----- Task material
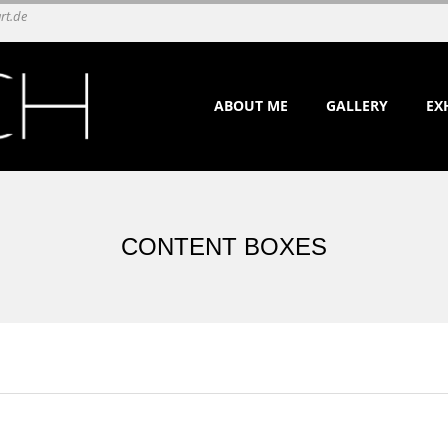
rt.de
Primary
ABOUT ME
GALLERY
EX
Navigation
Menu
CONTENT BOXES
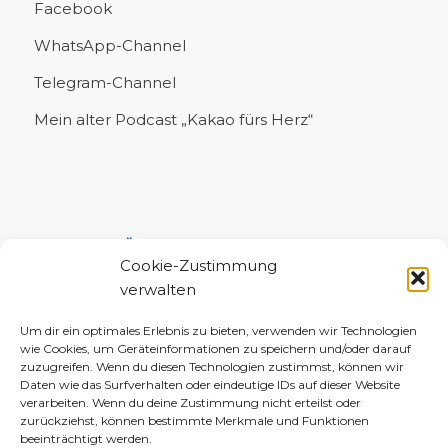
Facebook
WhatsApp-Channel
Telegram-Channel
Mein alter Podcast „Kakao fürs Herz“
UNTERSTÜTZE MICH!
Cookie-Zustimmung
verwalten
Um dir ein optimales Erlebnis zu bieten, verwenden wir Technologien
wie Cookies, um Geräteinformationen zu speichern und/oder darauf
zuzugreifen. Wenn du diesen Technologien zustimmst, können wir
Daten wie das Surfverhalten oder eindeutige IDs auf dieser Website
verarbeiten. Wenn du deine Zustimmung nicht erteilst oder
zurückziehst, können bestimmte Merkmale und Funktionen
beeinträchtigt werden.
----------
> _Work to be completed_:
Above are the records; from them, give again exactly the lines from the one containing "Mein alter Podcast" to the one containing "Daten wie das", both lines included, and nothing more.

> _Exercise result_:
Mein alter Podcast „Kakao fürs Herz“
UNTERSTÜTZE MICH!
Cookie-Zustimmung
verwalten
Um dir ein optimales Erlebnis zu bieten, verwenden wir Technologien
wie Cookies, um Geräteinformationen zu speichern und/oder darauf
zuzugreifen. Wenn du diesen Technologien zustimmst, können wir
Daten wie das Surfverhalten oder eindeutige IDs auf dieser Website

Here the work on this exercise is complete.